C-Nucleosides are an underexplored and important class of nucleosides with antiviral and anticancer activity. In addition, triazole heterocycles are well employed as a strategy to modify nucleobase in nucleoside analogues, although rare examples were described for triazoyl C-nucleosides. N(2)-Aryl-1,2,3-triazole C-nucleoside compounds that could be obtained by selective 1,2,3-triazole heterocycle N(2) arylation in 1-β-d-ribofuranosyl-2H-1,2,3-triazole substrate were designed in this study. The optimized condition used AdBrettPhos/[PdCl(allyl)]2 as the catalyst system. This transformation was accomplished by aryl halides bearing an electron donor and withdrawing groups, as well as by heterocyclic halides in good to excellent yields. The transformation developed in this study represents a significant contribution to the nucleoside field, once it allows for the synthesis of unexplored scaffolds through selective functionalization of triazole nucleosides.

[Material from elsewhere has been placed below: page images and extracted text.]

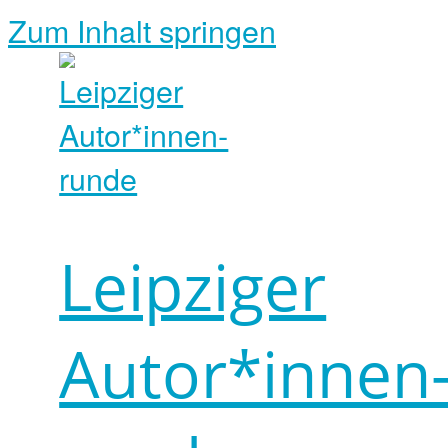
Zum Inhalt springen
Leipziger
Autor*innen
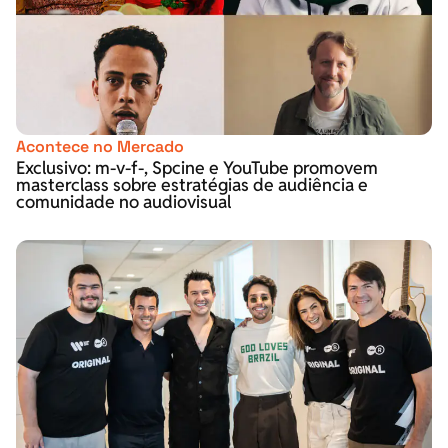
Acontece no Mercado
Exclusivo: m-v-f-, Spcine e YouTube promovem
masterclass sobre estratégias de audiência e
comunidade no audiovisual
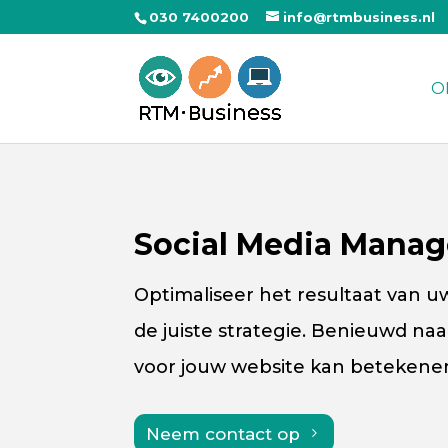
030 7400200
info@rtmbusiness.nl
O
Social Media Mana
Optimaliseer het resultaat van u
de juiste strategie. Benieuwd na
voor jouw website kan betekene
Neem contact op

C-核苷是一类未充分探索的重要核苷,具有抗病毒和抗癌活性。此外,三唑杂环被很好地用作修饰核苷类似物中碱基的策略,尽管三唑 C-核苷的例子很少。本研究设计了可通过在 1-β-D-呋喃核糖基-2H-1,2,3-三唑底物中选择性 1,2,3-三唑杂环 N(2)芳基化得到的 N(2)-芳基-1,2,3-三唑 C-核苷化合物。优化条件采用 AdBrettPhos/[PdCl(allyl)]2 作为催化剂体系。该转化可通过带有给电子和吸电子基团的芳基卤化物以及杂环卤化物进行,产率良好至优秀。本研究中开发的转化为核苷领域做出了重要贡献,因为它允许通过三唑核苷的选择性官能化来合成未探索的支架。